In New Zealand, Police have pursued pot consumers and providers with particular zealotry, with 381,000 apprehensions for cannabis since 1994, and until recently the highest cannabis arrest rate in the world. This includes prosecuting people with serious conditions who use cannabis to alleviate their symptoms or make life a little more bearable, such as Billy McKee and Dawn Danby, both featured in Druglawed. Their stories were particularly moving – if anything I would like to have seen more from them but that is a minor quibble for such a well made film.
With cannabis a burning topic around the world, there are now a lot of pot documentaries. Druglawed is one of the best and everyone involved should be proud. A sequel is already in the pipeline, with Arik set to interview Raphael Mechoulam, the discover of THC and cannabinoid receptors, visit Israel’s legal medical cannabis farms, and then to Uruguay which recently made cannabis legal.
My verdict is that Druglawed is a great film, a worthy project, and I can’t wait for Part Two!
Druglawed (2015), 99 minutes. English with subtitles. Directed by Arik Reiss, produced by Section 18 Media and BT-Tokyo Media.
Watch the trailer at VimeoDruglawed screens at the Documentary Edge festival in Auckland and Wellington.Download a copy here for $4.20. Buy a DVD from druglawed.com or at The Hempstore in Auckland and Whakamana the Cannabis Museum in Dunedin.

6 COMMENTS

  1. The war on drugs was always meant to fail and not be effective and cost many millions of dollars and ruin tons of lives. Privatized jails need prisoners for their profits and Nancy Reagan played her part in creating fear and spreading lies about drug use.

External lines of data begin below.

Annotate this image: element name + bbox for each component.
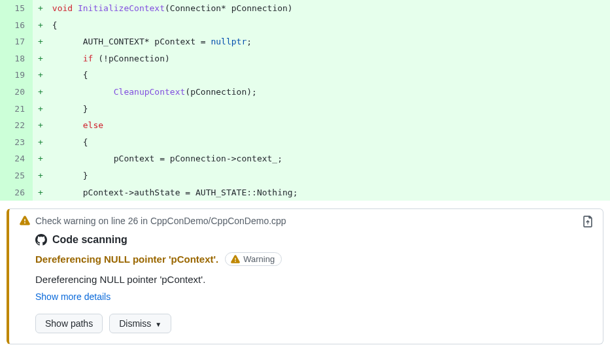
code-content: AUTH_CONTEXT* pContext = nullptr; bbox=[47, 33, 610, 50]
diff-addition-marker: + bbox=[33, 117, 47, 134]
jump-to-file-icon[interactable] bbox=[582, 216, 594, 229]
line-number[interactable]: 16 bbox=[0, 17, 33, 34]
code-content: if (!pConnection) bbox=[47, 50, 610, 67]
alert-header: Check warning on line 26 in CppConDemo/C… bbox=[20, 216, 592, 226]
line-number[interactable]: 19 bbox=[0, 67, 33, 84]
line-number[interactable]: 24 bbox=[0, 150, 33, 167]
alert-action-buttons: Show paths Dismiss ▼ bbox=[35, 314, 592, 333]
code-scanning-title-row: Code scanning bbox=[35, 234, 592, 246]
code-line: 23+ { bbox=[0, 134, 610, 151]
line-number[interactable]: 21 bbox=[0, 101, 33, 118]
code-content: void InitializeContext(Connection* pConn… bbox=[47, 0, 610, 17]
code-content: } bbox=[47, 167, 610, 184]
code-content: pContext = pConnection->context_; bbox=[47, 150, 610, 167]
diff-addition-marker: + bbox=[33, 167, 47, 184]
diff-addition-marker: + bbox=[33, 84, 47, 101]
line-number[interactable]: 23 bbox=[0, 134, 33, 151]
dismiss-label: Dismiss bbox=[119, 318, 151, 329]
severity-pill: Warning bbox=[225, 252, 282, 266]
warning-triangle-icon bbox=[231, 255, 240, 264]
code-line: 21+ } bbox=[0, 101, 610, 118]
code-scanning-alert-panel: Check warning on line 26 in CppConDemo/C… bbox=[7, 208, 603, 344]
diff-addition-marker: + bbox=[33, 101, 47, 118]
code-line: 16+ { bbox=[0, 17, 610, 34]
code-content: } bbox=[47, 101, 610, 118]
code-content: CleanupContext(pConnection); bbox=[47, 84, 610, 101]
code-line: 20+ CleanupContext(pConnection); bbox=[0, 84, 610, 101]
code-line: 17+ AUTH_CONTEXT* pContext = nullptr; bbox=[0, 33, 610, 50]
alert-description: Dereferencing NULL pointer 'pContext'. bbox=[35, 274, 592, 285]
diff-addition-marker: + bbox=[33, 33, 47, 50]
diff-addition-marker: + bbox=[33, 67, 47, 84]
show-paths-button[interactable]: Show paths bbox=[35, 314, 103, 333]
code-line: 24+ pContext = pConnection->context_; bbox=[0, 150, 610, 167]
line-number[interactable]: 17 bbox=[0, 33, 33, 50]
alert-title: Dereferencing NULL pointer 'pContext'. bbox=[35, 254, 218, 265]
line-number[interactable]: 25 bbox=[0, 167, 33, 184]
alert-title-row: Dereferencing NULL pointer 'pContext'. W… bbox=[35, 252, 592, 266]
show-paths-label: Show paths bbox=[45, 318, 93, 329]
code-content: else bbox=[47, 117, 610, 134]
diff-code-block: 15+ void InitializeContext(Connection* p… bbox=[0, 0, 610, 201]
severity-label: Warning bbox=[243, 254, 275, 264]
code-content: { bbox=[47, 67, 610, 84]
diff-addition-marker: + bbox=[33, 17, 47, 34]
dismiss-button[interactable]: Dismiss ▼ bbox=[109, 314, 171, 333]
code-line: 26+ pContext->authState = AUTH_STATE::No… bbox=[0, 184, 610, 201]
code-line: 22+ else bbox=[0, 117, 610, 134]
diff-addition-marker: + bbox=[33, 134, 47, 151]
line-number[interactable]: 22 bbox=[0, 117, 33, 134]
show-more-details-link[interactable]: Show more details bbox=[35, 291, 592, 302]
code-line: 18+ if (!pConnection) bbox=[0, 50, 610, 67]
line-number[interactable]: 26 bbox=[0, 184, 33, 201]
diff-addition-marker: + bbox=[33, 50, 47, 67]
code-content: pContext->authState = AUTH_STATE::Nothin… bbox=[47, 184, 610, 201]
line-number[interactable]: 15 bbox=[0, 0, 33, 17]
line-number[interactable]: 18 bbox=[0, 50, 33, 67]
diff-addition-marker: + bbox=[33, 150, 47, 167]
alert-header-text: Check warning on line 26 in CppConDemo/C… bbox=[35, 216, 286, 226]
code-content: { bbox=[47, 17, 610, 34]
github-icon bbox=[35, 234, 47, 246]
line-number[interactable]: 20 bbox=[0, 84, 33, 101]
caret-down-icon: ▼ bbox=[155, 321, 161, 328]
diff-addition-marker: + bbox=[33, 0, 47, 17]
diff-addition-marker: + bbox=[33, 184, 47, 201]
code-line: 15+ void InitializeContext(Connection* p… bbox=[0, 0, 610, 17]
code-line: 19+ { bbox=[0, 67, 610, 84]
warning-triangle-icon bbox=[20, 216, 30, 226]
code-content: { bbox=[47, 134, 610, 151]
code-scanning-title: Code scanning bbox=[52, 234, 127, 246]
code-line: 25+ } bbox=[0, 167, 610, 184]
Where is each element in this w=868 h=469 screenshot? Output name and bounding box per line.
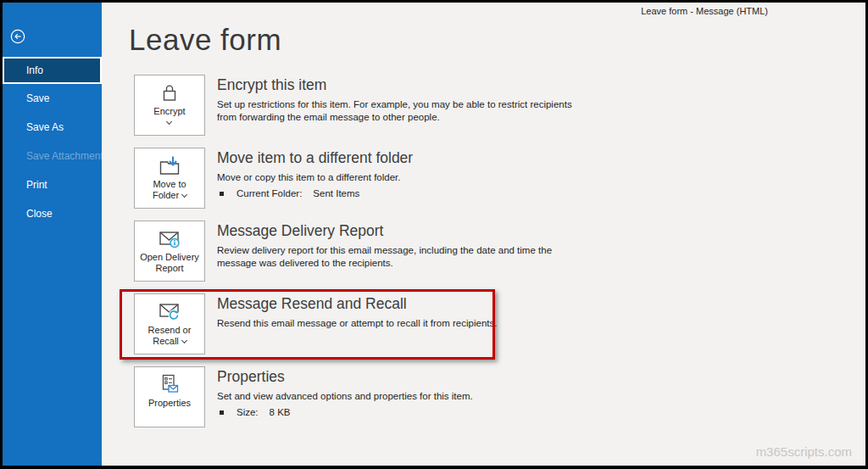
sidebar-item-label: Save <box>26 92 49 104</box>
button-label: Encrypt <box>153 106 185 116</box>
section-row-encrypt: Encrypt Encrypt this item Set up restric… <box>102 75 865 148</box>
section-row-delivery-report: Open DeliveryReport Message Delivery Rep… <box>102 221 865 293</box>
backstage-sidebar: Info Save Save As Save Attachments Print… <box>3 3 102 466</box>
sidebar-item-save-attachments: Save Attachments <box>3 142 102 170</box>
section-row-resend-recall: Resend orRecall Message Resend and Recal… <box>102 293 865 366</box>
sidebar-item-save-as[interactable]: Save As <box>3 113 102 142</box>
section-description: Review delivery report for this email me… <box>217 244 552 270</box>
lock-icon <box>159 81 181 106</box>
watermark: m365scripts.com <box>756 444 852 459</box>
button-label: Resend or <box>148 325 192 335</box>
sidebar-nav: Info Save Save As Save Attachments Print… <box>3 57 102 228</box>
button-label: Recall <box>153 336 179 346</box>
move-folder-button[interactable]: Move toFolder <box>134 148 205 209</box>
page-title: Leave form <box>129 23 281 57</box>
sidebar-item-print[interactable]: Print <box>3 170 102 199</box>
section-description: Move or copy this item to a different fo… <box>217 171 413 184</box>
section-heading: Move item to a different folder <box>217 149 413 167</box>
sidebar-item-label: Save As <box>26 121 64 133</box>
section-row-properties: Properties Properties Set and view advan… <box>102 366 865 439</box>
resend-or-recall-icon <box>158 299 182 325</box>
resend-recall-button[interactable]: Resend orRecall <box>134 293 205 355</box>
bullet-item: Current Folder: Sent Items <box>217 188 413 198</box>
section-row-move-folder: Move toFolder Move item to a different f… <box>102 148 865 221</box>
section-description: Set up restrictions for this item. For e… <box>217 98 572 124</box>
chevron-down-icon <box>181 192 187 198</box>
encrypt-button[interactable]: Encrypt <box>134 75 205 136</box>
section-description: Set and view advanced options and proper… <box>217 390 473 403</box>
section-heading: Encrypt this item <box>217 76 572 94</box>
sidebar-item-label: Save Attachments <box>26 150 108 162</box>
chevron-down-icon <box>166 119 172 125</box>
section-description: Resend this email message or attempt to … <box>217 317 497 330</box>
bullet-label: Current Folder: <box>236 188 302 198</box>
sidebar-item-label: Info <box>26 64 43 76</box>
sidebar-item-label: Print <box>26 179 47 191</box>
sidebar-item-info[interactable]: Info <box>3 57 102 84</box>
button-label: Folder <box>153 190 179 200</box>
bullet-label: Size: <box>236 407 259 417</box>
sidebar-item-close[interactable]: Close <box>3 199 102 228</box>
bullet-square-icon <box>220 192 224 196</box>
open-delivery-report-icon <box>158 226 182 252</box>
move-to-folder-icon <box>157 154 182 179</box>
bullet-value: 8 KB <box>270 407 291 417</box>
delivery-report-button[interactable]: Open DeliveryReport <box>134 221 205 282</box>
button-label: Properties <box>148 398 191 408</box>
button-label: Open Delivery <box>140 252 199 262</box>
properties-icon <box>159 372 181 398</box>
button-label: Report <box>155 263 183 273</box>
bullet-square-icon <box>220 410 224 415</box>
sections-container: Encrypt Encrypt this item Set up restric… <box>102 75 865 439</box>
chevron-down-icon <box>181 338 187 343</box>
properties-button[interactable]: Properties <box>134 366 205 427</box>
button-label: Move to <box>153 179 186 189</box>
section-heading: Message Resend and Recall <box>217 295 497 313</box>
outlook-backstage-window: Info Save Save As Save Attachments Print… <box>0 0 868 469</box>
back-arrow-icon <box>10 32 25 47</box>
section-heading: Properties <box>217 368 473 386</box>
bullet-item: Size: 8 KB <box>217 407 473 417</box>
back-button[interactable] <box>10 29 25 44</box>
backstage-main: Leave form - Message (HTML) Leave form E… <box>102 3 865 466</box>
document-title: Leave form - Message (HTML) <box>641 6 768 16</box>
section-heading: Message Delivery Report <box>217 222 552 240</box>
bullet-value: Sent Items <box>313 188 359 198</box>
sidebar-item-save[interactable]: Save <box>3 84 102 113</box>
sidebar-item-label: Close <box>26 208 53 220</box>
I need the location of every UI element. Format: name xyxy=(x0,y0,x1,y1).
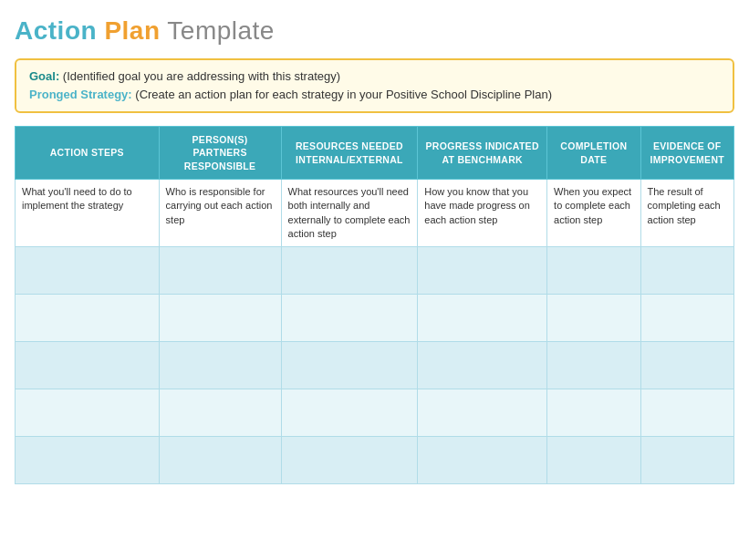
cell-completion-3 xyxy=(547,342,640,389)
cell-resources-desc: What resources you'll need both internal… xyxy=(281,179,418,247)
strategy-text: (Create an action plan for each strategy… xyxy=(135,88,552,101)
table-header-row: ACTION STEPS PERSON(S) PARTNERS RESPONSI… xyxy=(16,127,734,180)
cell-action-3 xyxy=(16,342,160,389)
cell-completion-4 xyxy=(547,389,640,437)
title-plan: Plan xyxy=(104,16,160,45)
cell-persons-4 xyxy=(159,389,281,437)
table-row xyxy=(16,437,734,484)
table-row xyxy=(16,389,734,437)
page-title: Action Plan Template xyxy=(15,16,734,46)
title-action: Action xyxy=(15,16,97,45)
cell-evidence-5 xyxy=(640,437,733,484)
cell-progress-2 xyxy=(418,295,547,342)
cell-evidence-desc: The result of completing each action ste… xyxy=(640,179,733,247)
cell-persons-1 xyxy=(159,247,281,295)
col-header-progress: PROGRESS INDICATED AT BENCHMARK xyxy=(418,127,547,180)
cell-persons-desc: Who is responsible for carrying out each… xyxy=(159,179,281,247)
cell-resources-3 xyxy=(281,342,418,389)
col-header-evidence: EVIDENCE OF IMPROVEMENT xyxy=(640,127,733,180)
col-header-completion: COMPLETION DATE xyxy=(547,127,640,180)
cell-action-desc: What you'll need to do to implement the … xyxy=(16,179,160,247)
cell-persons-5 xyxy=(159,437,281,484)
cell-evidence-2 xyxy=(640,295,733,342)
goal-line: Goal: (Identified goal you are addressin… xyxy=(29,67,720,86)
cell-evidence-4 xyxy=(640,389,733,437)
cell-progress-5 xyxy=(418,437,547,484)
title-template: Template xyxy=(167,16,275,45)
table-row-description: What you'll need to do to implement the … xyxy=(16,179,734,247)
action-plan-table: ACTION STEPS PERSON(S) PARTNERS RESPONSI… xyxy=(15,126,734,484)
cell-resources-5 xyxy=(281,437,418,484)
col-header-resources: RESOURCES NEEDED INTERNAL/EXTERNAL xyxy=(281,127,418,180)
table-row xyxy=(16,295,734,342)
goal-box: Goal: (Identified goal you are addressin… xyxy=(15,58,734,113)
cell-completion-2 xyxy=(547,295,640,342)
goal-label: Goal: xyxy=(29,69,59,83)
strategy-line: Pronged Strategy: (Create an action plan… xyxy=(29,86,720,104)
cell-action-5 xyxy=(16,437,160,484)
strategy-label: Pronged Strategy: xyxy=(29,88,132,101)
table-row xyxy=(16,247,734,295)
cell-evidence-3 xyxy=(640,342,733,389)
cell-resources-2 xyxy=(281,295,418,342)
cell-evidence-1 xyxy=(640,247,733,295)
cell-action-2 xyxy=(16,295,160,342)
cell-completion-5 xyxy=(547,437,640,484)
cell-action-4 xyxy=(16,389,160,437)
col-header-action-steps: ACTION STEPS xyxy=(16,127,160,180)
cell-progress-3 xyxy=(418,342,547,389)
cell-progress-desc: How you know that you have made progress… xyxy=(418,179,547,247)
cell-persons-2 xyxy=(159,295,281,342)
cell-completion-1 xyxy=(547,247,640,295)
cell-persons-3 xyxy=(159,342,281,389)
cell-progress-4 xyxy=(418,389,547,437)
cell-progress-1 xyxy=(418,247,547,295)
cell-resources-1 xyxy=(281,247,418,295)
table-row xyxy=(16,342,734,389)
cell-completion-desc: When you expect to complete each action … xyxy=(547,179,640,247)
col-header-persons: PERSON(S) PARTNERS RESPONSIBLE xyxy=(159,127,281,180)
cell-resources-4 xyxy=(281,389,418,437)
cell-action-1 xyxy=(16,247,160,295)
goal-text: (Identified goal you are addressing with… xyxy=(63,69,340,83)
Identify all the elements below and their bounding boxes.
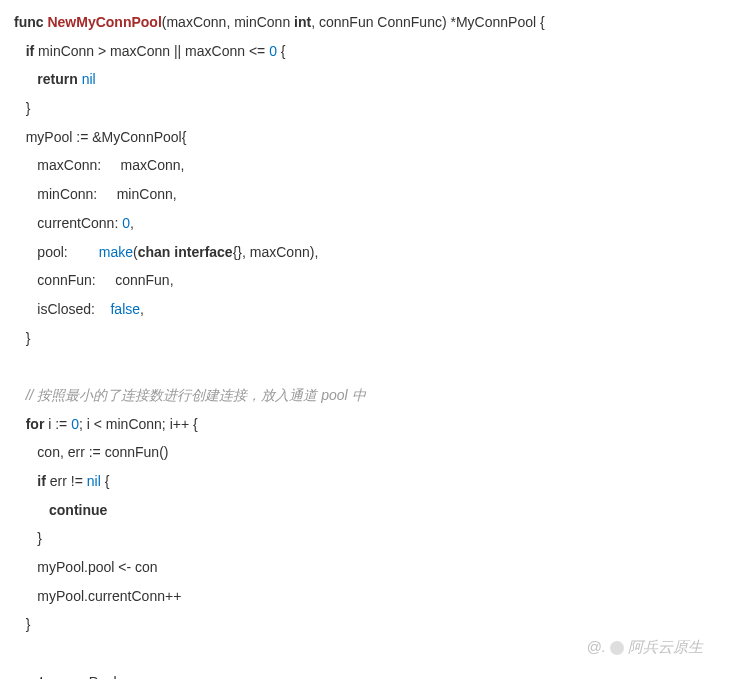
code-line bbox=[14, 352, 719, 381]
code-token: myPool.currentConn++ bbox=[37, 588, 181, 604]
code-token: for bbox=[26, 416, 45, 432]
code-token: NewMyConnPool bbox=[47, 14, 161, 30]
code-line: minConn: minConn, bbox=[14, 180, 719, 209]
code-line: currentConn: 0, bbox=[14, 209, 719, 238]
code-token: (maxConn, minConn bbox=[162, 14, 294, 30]
code-token bbox=[14, 645, 18, 661]
code-token: myPool := &MyConnPool{ bbox=[26, 129, 187, 145]
code-token: { bbox=[101, 473, 110, 489]
watermark: @. 阿兵云原生 bbox=[587, 632, 703, 663]
code-token: make bbox=[99, 244, 133, 260]
code-line: return nil bbox=[14, 65, 719, 94]
code-token: , connFun ConnFunc) *MyConnPool { bbox=[311, 14, 544, 30]
code-line: if minConn > maxConn || maxConn <= 0 { bbox=[14, 37, 719, 66]
code-token: pool: bbox=[37, 244, 98, 260]
code-token: continue bbox=[49, 502, 107, 518]
code-token: connFun: connFun, bbox=[37, 272, 173, 288]
code-token: // 按照最小的了连接数进行创建连接，放入通道 pool 中 bbox=[26, 387, 366, 403]
code-token: nil bbox=[82, 71, 96, 87]
code-token: myPool.pool <- con bbox=[37, 559, 157, 575]
code-token: {}, maxConn), bbox=[233, 244, 319, 260]
watermark-text: 阿兵云原生 bbox=[628, 632, 703, 663]
code-token: { bbox=[277, 43, 286, 59]
code-token: if bbox=[37, 473, 46, 489]
code-token: maxConn: maxConn, bbox=[37, 157, 184, 173]
code-token: nil bbox=[87, 473, 101, 489]
code-token: con, err := connFun() bbox=[37, 444, 168, 460]
code-token: currentConn: bbox=[37, 215, 122, 231]
code-line: } bbox=[14, 94, 719, 123]
code-token: ; i < minConn; i++ { bbox=[79, 416, 198, 432]
code-token: , bbox=[130, 215, 134, 231]
code-token: if bbox=[26, 43, 35, 59]
code-token: minConn > maxConn || maxConn <= bbox=[34, 43, 269, 59]
code-line: for i := 0; i < minConn; i++ { bbox=[14, 410, 719, 439]
code-line: connFun: connFun, bbox=[14, 266, 719, 295]
code-token: minConn: minConn, bbox=[37, 186, 176, 202]
code-line: pool: make(chan interface{}, maxConn), bbox=[14, 238, 719, 267]
code-line: } bbox=[14, 524, 719, 553]
code-line: if err != nil { bbox=[14, 467, 719, 496]
code-line: // 按照最小的了连接数进行创建连接，放入通道 pool 中 bbox=[14, 381, 719, 410]
code-token: } bbox=[26, 616, 31, 632]
code-line: } bbox=[14, 324, 719, 353]
code-line: con, err := connFun() bbox=[14, 438, 719, 467]
watermark-prefix: @. bbox=[587, 632, 606, 663]
code-line: myPool.currentConn++ bbox=[14, 582, 719, 611]
code-line: maxConn: maxConn, bbox=[14, 151, 719, 180]
code-line: myPool := &MyConnPool{ bbox=[14, 123, 719, 152]
code-token bbox=[14, 358, 18, 374]
code-token: return bbox=[26, 674, 66, 679]
code-token: i := bbox=[44, 416, 71, 432]
code-line: return myPool bbox=[14, 668, 719, 679]
code-block: func NewMyConnPool(maxConn, minConn int,… bbox=[14, 8, 719, 679]
code-token: err != bbox=[46, 473, 87, 489]
code-token: return bbox=[37, 71, 81, 87]
code-token: } bbox=[26, 330, 31, 346]
code-token: func bbox=[14, 14, 47, 30]
code-token: chan interface bbox=[138, 244, 233, 260]
code-token: } bbox=[37, 530, 42, 546]
code-token: 0 bbox=[122, 215, 130, 231]
code-token: } bbox=[26, 100, 31, 116]
code-line: func NewMyConnPool(maxConn, minConn int,… bbox=[14, 8, 719, 37]
code-token: false bbox=[110, 301, 140, 317]
code-token: int bbox=[294, 14, 311, 30]
code-line: myPool.pool <- con bbox=[14, 553, 719, 582]
code-token: myPool bbox=[66, 674, 117, 679]
code-token: 0 bbox=[269, 43, 277, 59]
code-token: , bbox=[140, 301, 144, 317]
code-token: 0 bbox=[71, 416, 79, 432]
code-line: isClosed: false, bbox=[14, 295, 719, 324]
wechat-icon bbox=[610, 641, 624, 655]
code-line: continue bbox=[14, 496, 719, 525]
code-token: isClosed: bbox=[37, 301, 110, 317]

    The drug and alcohol lobbies and the pharmaceutical corporations and the cotton industry played their parts in convincing the US govt and as many as they could that marijuana was bad and led to harder drugs which is a lie. The CIA had to cover up their arms and drug smuggling and on and on and on this very ugly story goes that many have paid heavily for.

    They were and still are afraid of the INDUSTRIAL HEMP INDUSTRY and its power to bring about economic health and jobs and produce hundreds of super high quality products.

    http://cannabiology.org/

    http://hempethics.weebly.com/industrial-hemp-vs-cannabis.html

  2. I downloaded last night and highly recommend viewing this doco if you’re at all interested in the subject. It explains the absurdity of the war on drugs without coming across as another “pro stoner” youtube rant and Its the type of film you can watch with your mum and she’ll get it. As usual, the most heartbreaking moment is when they talk to people using herb for medical reasons.